Why Is Business Cheering for New Regulations?

While the Obama administration has played up its independence and indifference to big business, recent announcements with respect to energy policy suggest that the administration does, in fact, cozy up to business, working in hand and glove to craft potential new regulations on energy exploration and development. Recently, a memo authored by Senate Environment and Public Works Committee staff member George David Banks, a top aide to ranking member James Inhofe, R-Okla., sheds a light on the machinations between the administration and energy interests. Unfortunately, this opens the door for a host of new regulations that may be imposed on hydraulic fracturing—or fracking—the process that has unleashed the recent energy boom in America. To the cheers of big business, the Obama administration issued an Executive Order calling for an interagency group of regulators to oversee federal policies toward fracking and other “unconventional” methods of natural gas production.

More specifically, Obama’s executive order creates an interagency working group that includes the Environmental Protection Agency, the Department of Interior, the Department of Energy, and ten other federal agencies in order to coordinate polices on the use of new technologies in energy markets. While acknowledging that states already have the authority to regulate hydraulic fracturing and all other forms of onshore oil and gas production, the executive order asserts that a federal role is required due to its authority to regulate oil and gas production on public lands and Indian trust lands. But make no mistake, the Obama administration intends to expand its regulatory authority above and beyond regulation by the states, including “setting sensible, cost-effective public health and environmental standards to implement Federal law and augment State safeguards.”

A joint memo released by the Energy Department, the EPA, and the Department of Interior offers further insights into the potential regulations that this interagency group may adopt. Drawing on the core competencies of each agency, the memo highlights areas of interest, including air and water quality, environment and human health risk, the use of green technologies, as well as “land use, wildlife and economic impact.” The memo also refers to an earlier report, “Shale Gas Production Subcommittee 90-Day Report,” which highlights the potential regulations that may emerge. For example, the memo calls for eliminating the use of diesel fuel for surface production, something which can easily transform into a new mandate on producers. Additionally, calls for best practices improvements are a ready made call for new EPA regulations to establish “best available control technologies,” or mandate new “maximum available control technologies.” Such BACT and MACT regulations are contentious, as demonstrated by the EPA’s recent Utility MACT, which is perhaps the most expensive regulation ever issued by the agency.

This cozy relationship brought a rare rebuke from Energy and Commerce staff member Mr.
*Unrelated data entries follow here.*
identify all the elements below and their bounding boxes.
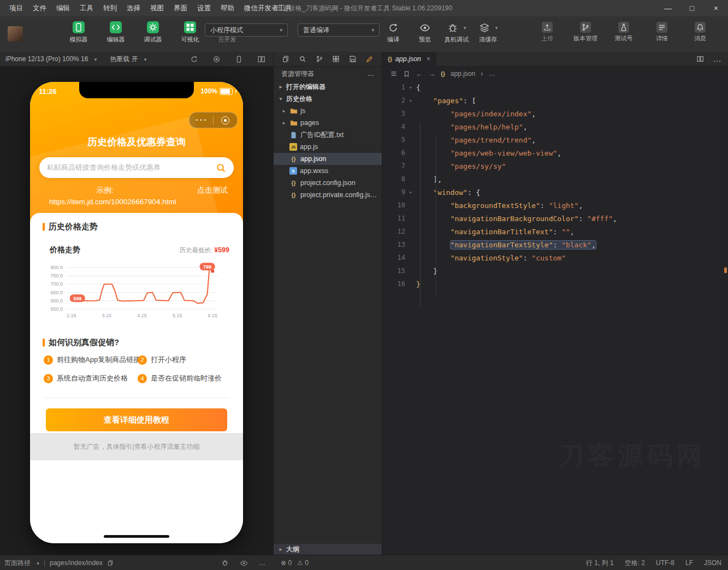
more-icon[interactable]: …	[368, 70, 374, 78]
upload-button[interactable]: 上传	[535, 22, 560, 43]
simulator-toggle[interactable]: 模拟器	[64, 21, 93, 44]
bookmark-icon[interactable]	[403, 70, 410, 78]
file-item-app.wxss[interactable]: Sapp.wxss	[274, 165, 382, 177]
indentation-setting[interactable]: 空格: 2	[625, 559, 645, 568]
file-item-project.config.json[interactable]: {}project.config.json	[274, 177, 382, 189]
price-trend-chart: 800.0750.0700.0650.0600.0550.02.153.154.…	[45, 257, 228, 325]
section-how-to: 如何识别真假促销?	[43, 337, 119, 348]
rotate-icon[interactable]	[190, 55, 198, 63]
clear-cache-button[interactable]: ▾ 清缓存	[476, 22, 500, 44]
test-link[interactable]: 点击测试	[197, 186, 228, 195]
breadcrumb-file[interactable]: app.json	[451, 70, 475, 78]
fold-icon[interactable]: ▾	[405, 98, 416, 103]
copy-path-icon[interactable]	[107, 560, 114, 566]
svg-text:2.15: 2.15	[67, 313, 76, 318]
tab-app-json[interactable]: {} app.json ×	[382, 52, 436, 67]
home-indicator	[104, 535, 169, 538]
language-mode[interactable]: JSON	[704, 559, 721, 567]
tab-close-icon[interactable]: ×	[427, 55, 430, 63]
menu-item[interactable]: 选择	[122, 0, 145, 16]
outline-section[interactable]: ▸ 大纲	[274, 544, 382, 555]
section-open-editors[interactable]: ▸ 打开的编辑器	[274, 81, 382, 93]
screenshot-icon[interactable]	[212, 55, 221, 63]
capsule-more-icon[interactable]: • • •	[190, 117, 213, 123]
folder-item-pages[interactable]: ▸pages	[274, 117, 382, 129]
svg-text:800.0: 800.0	[50, 265, 63, 270]
close-icon[interactable]: ×	[704, 0, 728, 16]
messages-button[interactable]: 消息	[688, 22, 713, 43]
file-item-app.json[interactable]: {}app.json	[274, 153, 382, 165]
file-item-ID.txt[interactable]: 广告ID配置.txt	[274, 129, 382, 141]
breadcrumb: ← → {} app.json › …	[382, 67, 728, 81]
debug-icon[interactable]	[221, 559, 229, 567]
version-control-button[interactable]: 版本管理	[573, 22, 598, 43]
breadcrumb-more[interactable]: …	[488, 70, 495, 78]
file-item-project.private.config.js[interactable]: {}project.private.config.js…	[274, 189, 382, 201]
encoding-setting[interactable]: UTF-8	[656, 559, 674, 567]
debugger-toggle[interactable]: 调试器	[139, 21, 167, 44]
menu-item[interactable]: 帮助	[216, 0, 239, 16]
menu-item[interactable]: 项目	[4, 0, 28, 16]
menu-item[interactable]: 编辑	[51, 0, 75, 16]
device-select[interactable]: iPhone 12/13 (Pro) 100% 16 ▾	[5, 55, 97, 63]
cursor-position[interactable]: 行 1, 列 1	[586, 559, 614, 568]
example-url[interactable]: https://item.jd.com/100026667904.html	[49, 198, 176, 206]
format-brush-icon[interactable]	[366, 55, 374, 63]
ad-banner[interactable]: 暂无广告，具体指引|查看小程序流量主功能	[30, 433, 243, 460]
menu-item[interactable]: 界面	[169, 0, 192, 16]
editor-toggle[interactable]: 编辑器	[102, 21, 130, 44]
nav-back-icon[interactable]: ←	[416, 70, 423, 78]
save-icon[interactable]	[349, 55, 357, 63]
details-button[interactable]: 详情	[649, 22, 674, 43]
section-project-root[interactable]: ▾ 历史价格	[274, 93, 382, 105]
json-icon: {}	[289, 191, 298, 199]
code-line: 16}	[382, 277, 728, 290]
visualizer-toggle[interactable]: 可视化	[176, 21, 204, 44]
explorer-toolbar	[274, 52, 382, 67]
copy-page-icon[interactable]	[282, 55, 289, 63]
svg-text:3.15: 3.15	[102, 313, 112, 318]
folder-item-js[interactable]: ▸js	[274, 105, 382, 117]
menu-item[interactable]: 设置	[192, 0, 216, 16]
problems-indicator[interactable]: ⊗ 0 ⚠ 0	[281, 555, 309, 570]
device-frame-icon[interactable]	[235, 55, 243, 63]
compile-button[interactable]: 编译	[381, 22, 405, 44]
menu-item[interactable]: 视图	[145, 0, 169, 16]
code-editor[interactable]: 1▾{2▾ "pages": [3 "pages/index/index",4 …	[382, 81, 728, 555]
eol-setting[interactable]: LF	[685, 559, 693, 567]
fold-icon[interactable]: ▾	[405, 190, 416, 195]
file-item-app.js[interactable]: JSapp.js	[274, 141, 382, 153]
git-branch-icon[interactable]	[316, 55, 323, 63]
nav-forward-icon[interactable]: →	[428, 70, 435, 78]
layout-icon[interactable]	[332, 55, 340, 63]
eye-icon[interactable]	[240, 559, 248, 567]
more-icon[interactable]: …	[713, 54, 721, 64]
user-avatar[interactable]	[8, 26, 23, 41]
menu-item[interactable]: 转到	[98, 0, 122, 16]
project-action-group: 上传 版本管理 测试号 详情 消息	[535, 22, 713, 43]
remote-debug-button[interactable]: ▾ 真机调试	[445, 22, 469, 44]
more-icon[interactable]: …	[259, 559, 265, 567]
preview-button[interactable]: 预览	[413, 22, 437, 44]
split-window-icon[interactable]	[257, 55, 265, 63]
example-label: 示例:	[96, 186, 114, 195]
tutorial-button[interactable]: 查看详细使用教程	[46, 408, 227, 431]
maximize-icon[interactable]: □	[680, 0, 704, 16]
section-price-history: 历史价格走势	[43, 222, 98, 232]
page-path-dropdown[interactable]: 页面路径 ▾	[4, 559, 39, 568]
mode-select[interactable]: 小程序模式 ▾	[205, 23, 288, 37]
test-account-button[interactable]: 测试号	[611, 22, 636, 43]
simulator-toolbar: iPhone 12/13 (Pro) 100% 16 ▾ 热重载 开 ▾	[0, 52, 273, 67]
fold-icon[interactable]: ▾	[405, 85, 416, 90]
step-label: 系统自动查询历史价格	[57, 373, 128, 383]
outline-list-icon[interactable]	[390, 70, 398, 78]
split-editor-icon[interactable]	[696, 55, 704, 63]
menu-item[interactable]: 文件	[28, 0, 51, 16]
search-icon[interactable]	[299, 55, 306, 63]
compile-mode-select[interactable]: 普通编译 ▾	[298, 23, 380, 37]
search-input[interactable]: 粘贴商品链接查询价格走势或优惠券	[39, 157, 234, 178]
minimize-icon[interactable]: —	[656, 0, 680, 16]
menu-item[interactable]: 工具	[75, 0, 98, 16]
hot-reload-toggle[interactable]: 热重载 开 ▾	[110, 55, 146, 64]
capsule-close-icon[interactable]	[214, 116, 237, 124]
Banks, who challenged the sagacity of this newfound relationship between big energy and the Obama administration. The memo, which is available here, shows how the administration stood behind the shield of big business to create a new regulatory regime for energy. The memo further questions whether this interagency task force is needed in the first place. One reason is that states already possess the authority to oversee fracking operations along with all onshore oil and gas production, raising questions about the need for federal intervention. Additionally, having blessed this new federal interagency group, businesses will find it much more difficult to object to any regulations they may propose.
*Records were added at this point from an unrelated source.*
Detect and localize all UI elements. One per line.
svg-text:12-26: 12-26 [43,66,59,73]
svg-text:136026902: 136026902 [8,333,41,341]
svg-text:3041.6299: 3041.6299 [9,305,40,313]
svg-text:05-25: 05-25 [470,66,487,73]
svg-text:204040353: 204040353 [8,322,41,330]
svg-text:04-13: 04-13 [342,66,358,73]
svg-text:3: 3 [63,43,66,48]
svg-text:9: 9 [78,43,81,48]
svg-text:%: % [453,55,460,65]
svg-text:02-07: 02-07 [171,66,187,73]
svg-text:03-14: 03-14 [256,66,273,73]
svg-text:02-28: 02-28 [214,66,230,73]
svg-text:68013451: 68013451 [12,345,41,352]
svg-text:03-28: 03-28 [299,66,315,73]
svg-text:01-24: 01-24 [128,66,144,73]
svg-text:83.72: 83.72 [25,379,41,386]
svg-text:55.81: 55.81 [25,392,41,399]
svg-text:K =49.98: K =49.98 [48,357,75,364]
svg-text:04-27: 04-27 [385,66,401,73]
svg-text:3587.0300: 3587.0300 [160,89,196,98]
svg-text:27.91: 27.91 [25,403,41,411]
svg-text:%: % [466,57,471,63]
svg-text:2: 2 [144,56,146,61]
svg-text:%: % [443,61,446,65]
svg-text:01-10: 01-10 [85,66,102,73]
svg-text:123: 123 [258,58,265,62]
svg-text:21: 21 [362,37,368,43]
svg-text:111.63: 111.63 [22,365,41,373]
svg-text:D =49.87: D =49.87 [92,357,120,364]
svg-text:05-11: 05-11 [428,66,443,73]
This also raises the specter of “Baptists and bootleggers,” a term coined by economist Bruce Yandle to describe unlikely alliances between interest groups with different intentions pursuing the same goal. Both Baptists and bootleggers favored Prohibition, but for clearly different reasons: one group viewed the law as an exemplar of moral behavior while the other saw it as a means of eliminating their competitors from the marketplace. With respect to the new federal efforts on fracking, there is the possibility that the large companies lauding the executive order and the environmental groups opposed to fracking will eventually settle on costly regulations that make it difficult for smaller rivals to compete with the big energy companies. For example, the American Petroleum Institute has been vocal in its support of the Obama administration, but this interest group represents on a small percent of producers; roughly 95 percent of oil and gas wells are developed by independent producers. Businesses cheering the news of a new regulatory body should be enough to raise anyone’s eyebrow.

Natural gas is an important component of America’s energy future. Currently, roughly 25 percent of the nation’s energy is derived from natural gas, and shale gas—the production of which relies on technologies such as fracking—is playing a significantly larger role in production. Just a decade ago, shale gas accounted for just 2 percent of natural gas production; by 2011 that figure had jumped to 30 percent. The rush for new federal regulations may impede such advances, unnecessarily increasing energy prices for consumers and businesses.

New technologies such as hydraulic fracturing, 3D seismic imaging, and horizontal wells have revolutionized energy markets in the United States—to the point that the nation could become the energy powerhouse of the next century. Yet innovation and development require the flexibility to compete in the market for energy. Anointing a new group of federal regulators to oversee this emerging market all but assures that new and additional burdens will be placed on those trying to compete in this marketplace, reducing the potential benefits for American consumers and businesses.